Here is a representative example of the data:
dput(ptotal)
structure(list(Fields = list("inteligencia artificial, HCI, Bioinformatics",
"inteligencia artificial, BioinspiredAlgorithms", "advancedMachineLearning",
"advancedMachineLearning, Classification, Clustering", "advancedMachineLearning, applied artificial intelligence",
"inteligencia artificial, advancedMachineLearning, engineering"),
ISSN = c("19883064", "19883064", "13704621", "09574174",
"09574174", "09574174"), ExpectedResults = list("inteligencia artificial, HCI, Bioinformatics inteligencia artificial, BioinspiredAlgorithms",
"inteligencia artificial, HCI, Bioinformatics inteligencia artificial, BioinspiredAlgorithms",
"advancedMachineLearning", "advancedMachineLearning, Classification, Clustering advancedMachineLearning, applied artificial intelligence inteligencia artificial, advancedMachineLearning, engineering",
"advancedMachineLearning, Classification, Clustering advancedMachineLearning, applied artificial intelligence inteligencia artificial, advancedMachineLearning, engineering",
"advancedMachineLearning, Classification, Clustering advancedMachineLearning, applied artificial intelligence inteligencia artificial, advancedMachineLearning, engineering")), class = c("tbl_df",
"tbl", "data.frame"), row.names = c(1L, 35L, 4L, 10L, 20L, 39L
))
The original data would be the first two columns (Fields and ISSN) and the last one would be my Expected Result (I simply pasted together all the strings in the rows that share the same ISSN). You can see that if a term appears several times in different rows for the same ISSN it is pasted several times in the Expected Results column.

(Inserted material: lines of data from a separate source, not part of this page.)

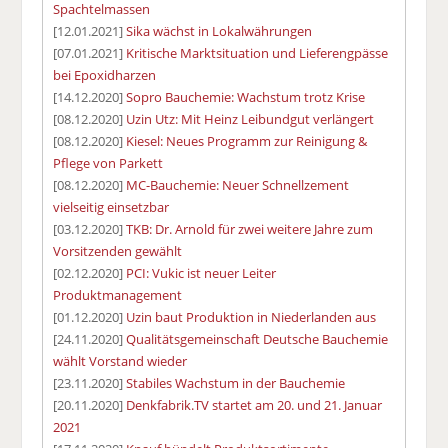
Spachtelmassen
[12.01.2021]
Sika wächst in Lokalwährungen
[07.01.2021]
Kritische Marktsituation und Lieferengpässe
bei Epoxidharzen
[14.12.2020]
Sopro Bauchemie: Wachstum trotz Krise
[08.12.2020]
Uzin Utz: Mit Heinz Leibundgut verlängert
[08.12.2020]
Kiesel: Neues Programm zur Reinigung &
Pflege von Parkett
[08.12.2020]
MC-Bauchemie: Neuer Schnellzement
vielseitig einsetzbar
[03.12.2020]
TKB: Dr. Arnold für zwei weitere Jahre zum
Vorsitzenden gewählt
[02.12.2020]
PCI: Vukic ist neuer Leiter
Produktmanagement
[01.12.2020]
Uzin baut Produktion in Niederlanden aus
[24.11.2020]
Qualitätsgemeinschaft Deutsche Bauchemie
wählt Vorstand wieder
[23.11.2020]
Stabiles Wachstum in der Bauchemie
[20.11.2020]
Denkfabrik.TV startet am 20. und 21. Januar
2021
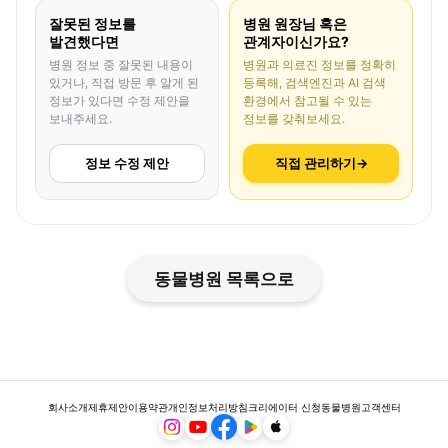
잘못된 정보를
병원 원장님 혹은
발견했다면
관계자이신가요?
병원 정보 중 잘못된 내용이
병원과 의료진 정보를 정확히
있거나, 직접 방문 후 알게 된
등록해, 검색엔진과 AI 검색
정보가 있다면 수정 제안을
환경에서 참고될 수 있는
보내주세요.
정보를 갖춰보세요.
정보 수정 제안
직접 관리하기
→
동물병원 목록으로
회사소개
제휴제안
이용약관
개인정보처리방침
크리에이터 신청
동물병원
고객센터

My final goal is to combine all rows corresponding to the same ISSN into a single string. Afterwards, I plan to find unique terms within the string and count how many times each term is repeated in the combined string (tf), so I have an idea about what the journal is really about. The problem is I don't manage to paste the strings together (by group).
I've seen several similar posts here in stack overflow for number columns and also for single character/word columns (which I have tried), but none seem to work thus far (I've mostly tried with plyr and dplyr). In the posted example, I just used paste to manually put the strings together, so I'm guessing the solution is pretty straightforwards and I'm just coding something wrong.
Can anyone point out to an appropriate post or provide a solution? Thanks in advance!